2005-06-22 Thread Steve Bertrand

 On Wed, 22 Jun 2005 12:36:48 +0800
 Erich Dollansky [EMAIL PROTECTED] wrote:
 
  Hi,
  
  Vulpes Velox wrote:
  
   Ignorant useless users should be supported by commercial 
 ventures, 
   not community ones. They will just drag the community down with 
   their weight if they don't help out.
  
  This would be the real tough one.
  
  There should also be a way to write some kind of descripton for the 
  people between.
  
   I found the handbook to be useful in this area.
  
  Yes, if you understand it. It is written be serious IT 
 professionals 
  for serious IT professionals. Even a serious none IT 
 professional has 
  problems understanding it.
  
  Our problem is that we all do not know the people who would 
 speak the 
  language none IT professionals understand.
  
  The original writer sounds like being skilled enough to 
 have serious 
  try on this one if he gets the information he needs for this.
 
 I also had too read up on various unix tutorials as well.

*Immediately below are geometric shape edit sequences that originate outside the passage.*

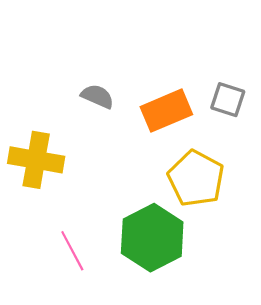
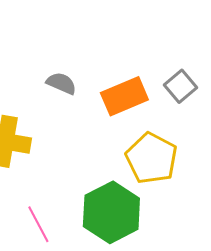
gray square: (228, 100) -> (180, 86), turned 32

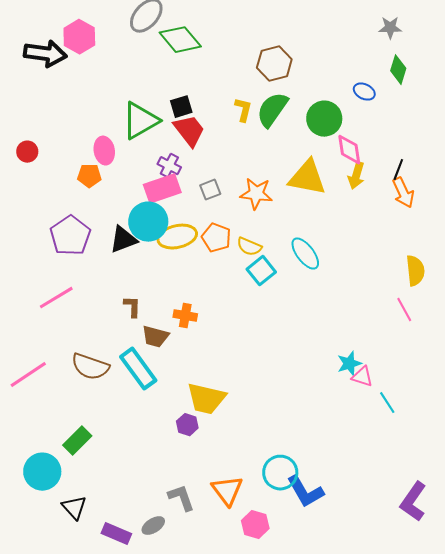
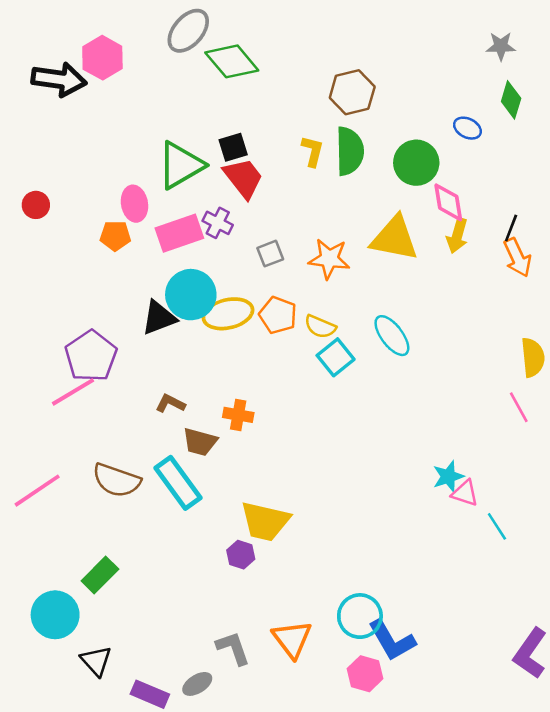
green semicircle: (272, 110) -> (350, 151), turned 144
pink rectangle: (162, 189) -> (179, 233), moved
purple pentagon: (70, 236) -> (91, 356), moved
brown L-shape: (132, 307) -> (170, 403), turned -65
pink hexagon: (255, 525) -> (365, 674), moved

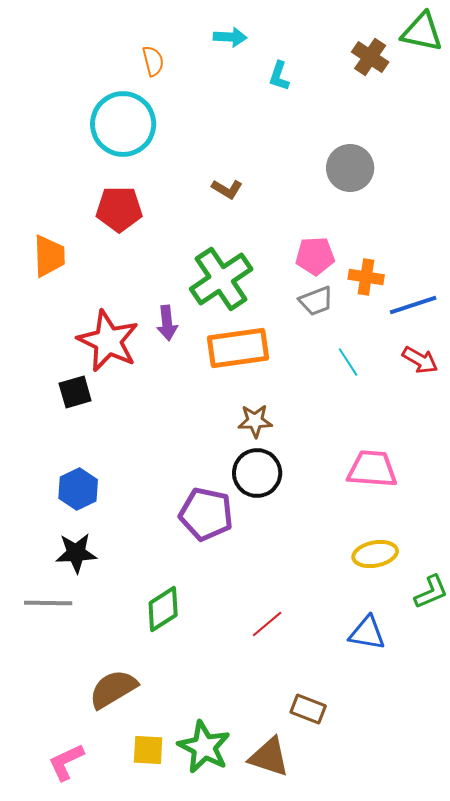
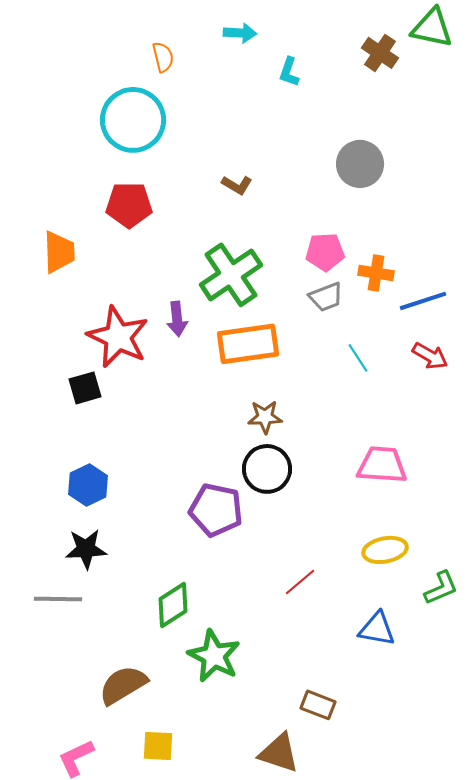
red line: (267, 624) -> (300, 582), moved
green star: (204, 747) -> (214, 656), moved

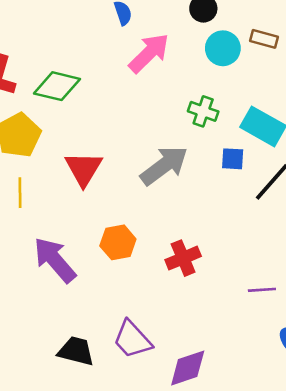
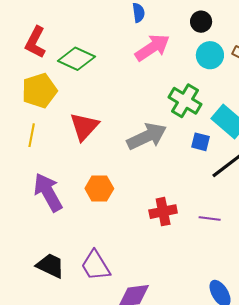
green cross: (203, 111) -> (185, 101), size x1.4
red cross: (183, 258) -> (163, 212), moved
purple line: (262, 290) -> (210, 219), moved

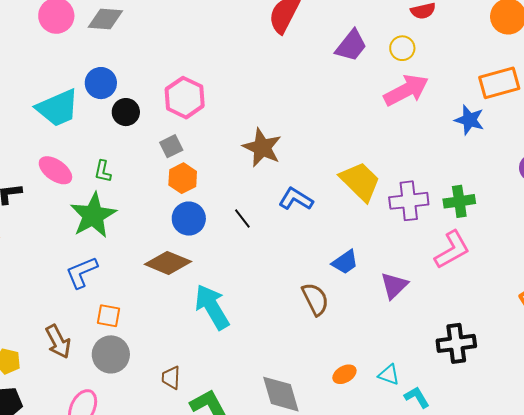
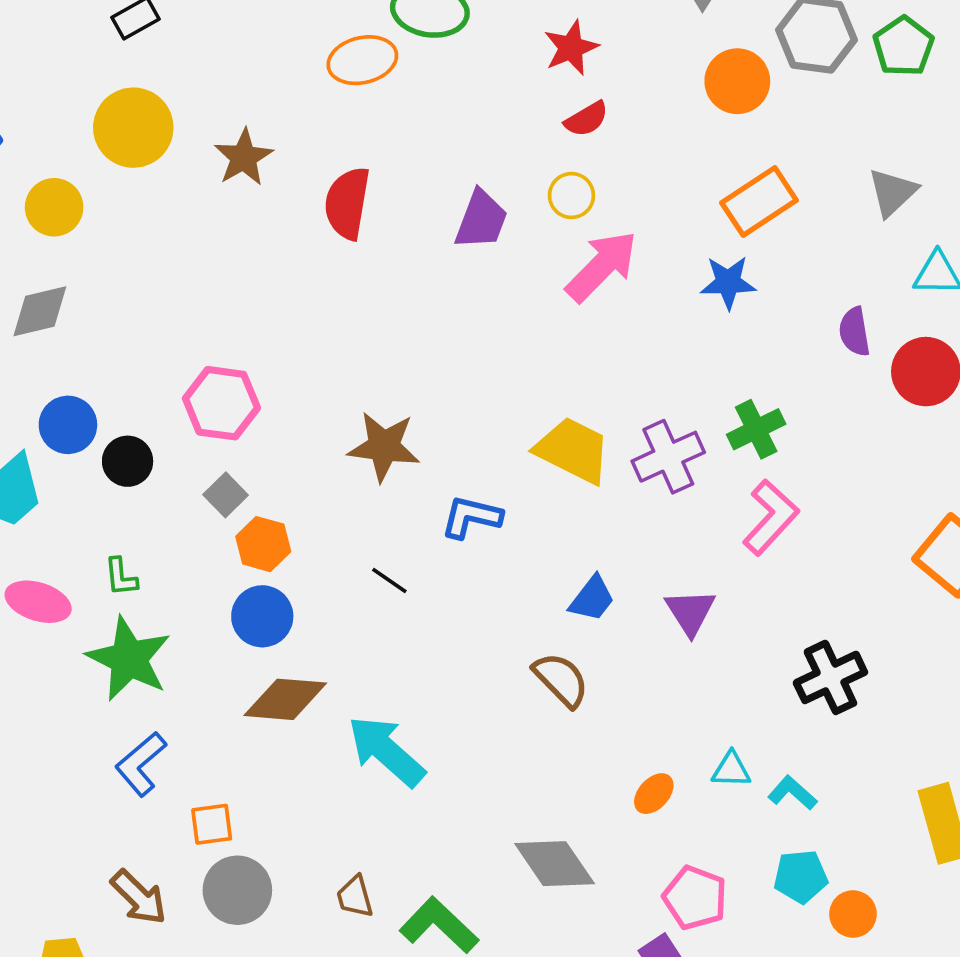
blue circle: (189, 219) -> (262, 616), moved

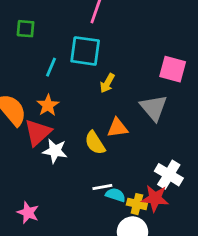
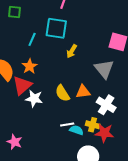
orange triangle: (117, 128) -> (83, 92), moved
white cross: (169, 175) -> (106, 105), moved
yellow cross: (137, 204) -> (93, 125), moved

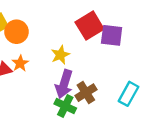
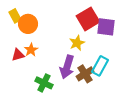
yellow star: (60, 55) -> (77, 43), moved
cyan rectangle: (129, 94) -> (100, 66), moved
green cross: (65, 106) -> (44, 83), moved

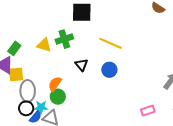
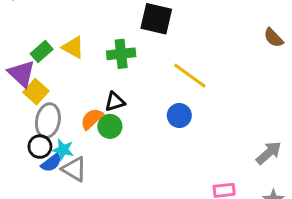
yellow triangle: (44, 45) -> (73, 47), moved
black triangle: (81, 65) -> (115, 102), moved, turned 40
yellow square: (16, 74) -> (36, 92), turned 35
green circle: (58, 97) -> (110, 126), moved

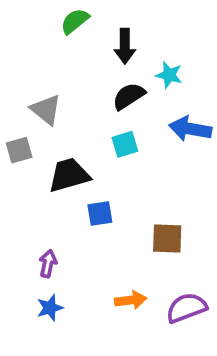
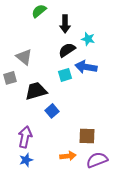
blue arrow: (190, 129) -> (86, 67), moved
blue square: (100, 214) -> (52, 111), turned -32
brown square: (167, 239) -> (87, 136), moved
purple arrow: (48, 264) -> (25, 137), size x1.5

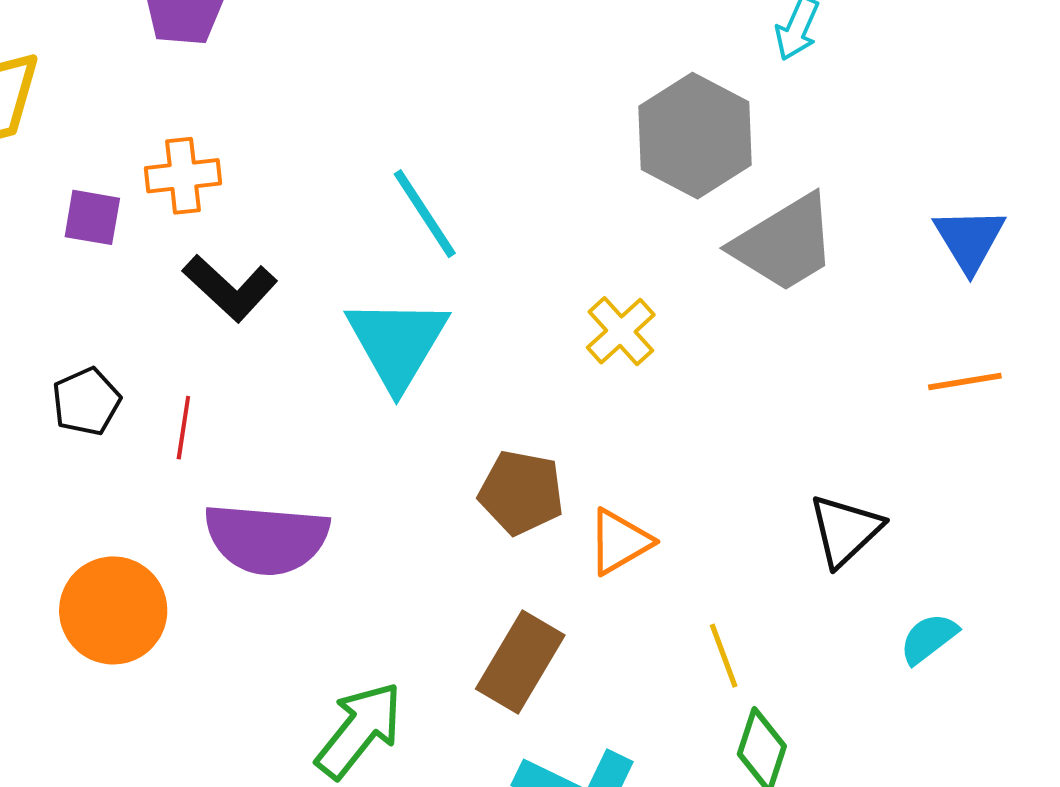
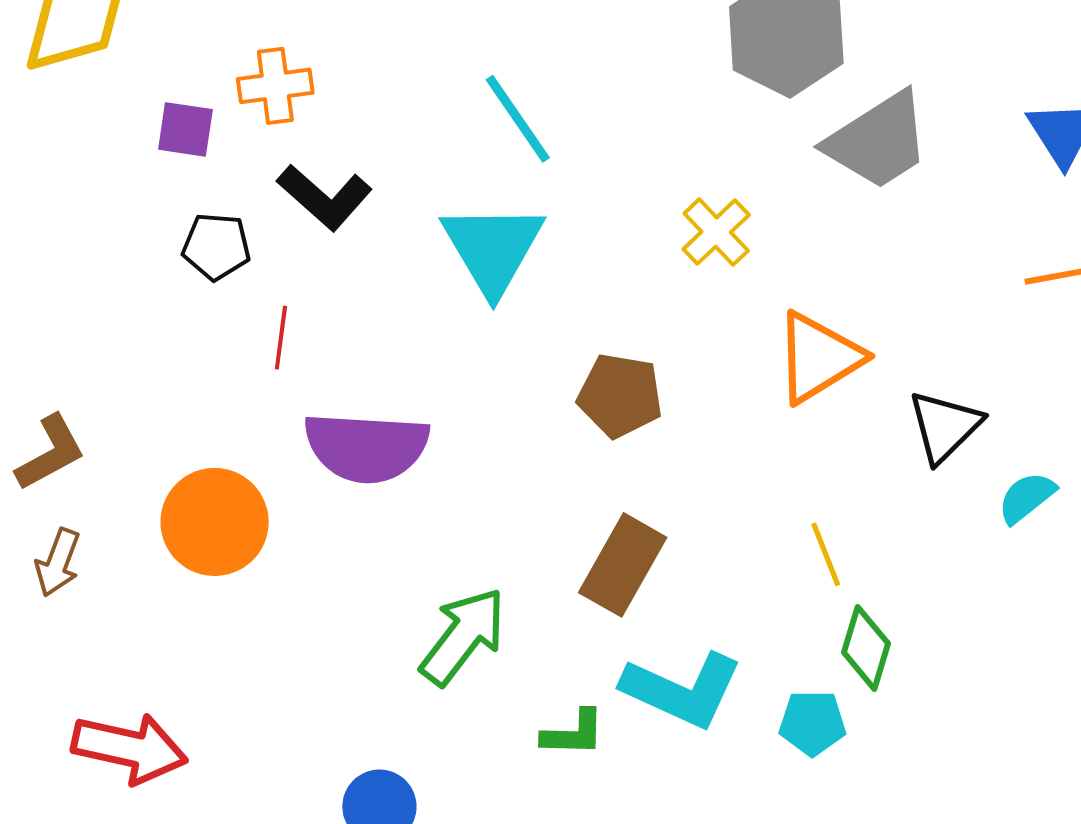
black pentagon: (86, 402) -> (216, 247), moved, turned 30
orange triangle: (620, 542) -> (819, 358), moved, size x1.4
cyan semicircle: (929, 638) -> (1027, 498), moved

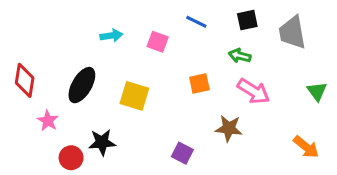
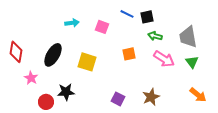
black square: (247, 20) -> (147, 17), moved
gray trapezoid: (292, 32) -> (188, 37), moved
green triangle: (317, 91) -> (192, 62), moved
brown star: (229, 128) -> (151, 97), moved, turned -30

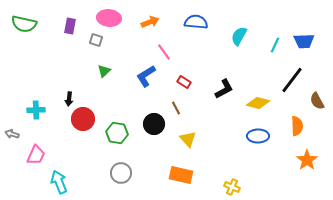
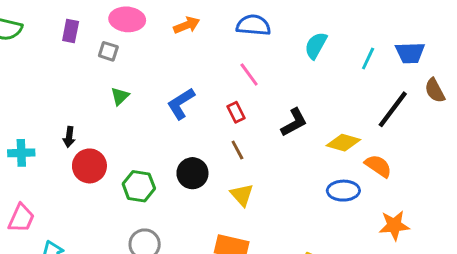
pink line: (164, 52) -> (249, 75), moved
red rectangle: (184, 82) -> (236, 112), turned 32
brown semicircle: (317, 101) -> (435, 90), moved
brown line: (176, 108) -> (237, 150), moved
orange semicircle: (297, 126) -> (378, 166), moved, turned -54
orange star: (307, 160) -> (394, 225), moved, turned 30

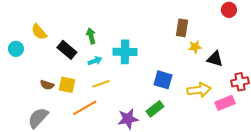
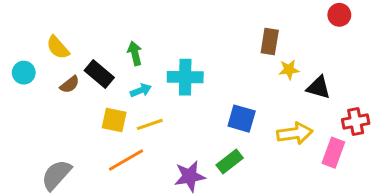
brown semicircle: (47, 85) -> (70, 84), moved, turned -56
yellow square: (67, 85) -> (114, 120), moved
pink rectangle: (225, 103) -> (333, 153), turned -48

I would personally assume that anyone who has ventured seriously into
FreeBSD (I started with Linux for a week, then jumped right into FBSD
and now run an entire ISP with it) has had their head into several
books.

My opinion is that most who run FBSD, run it because they like it, enjoy
it and completely appreciate it's features, rock-solid reliability, and
excellent documentation (IMHO) and help networks. Most who use it to
this extent have no problem reading the books, as others have said
because they want/need to learn whats under the hood.

There have been times where I have been in a jam, and didn't RTFM before
making a post, but on the other hand, there have been times where I have
helped someone out on FBSD areas I had to research on my own time just
so I could familiarize myself with it to help them.

It's my belief that you must be serious to get a FBSD box running at
full tilt, tuned right out, but you need not be an expert to get one up
and running.

There's no way I would use a butter knife to cut down a tree (use
Windows for infrastructure), nor would I use a chainsaw to cut the
butter (use a full scale FBSD server to browse the web).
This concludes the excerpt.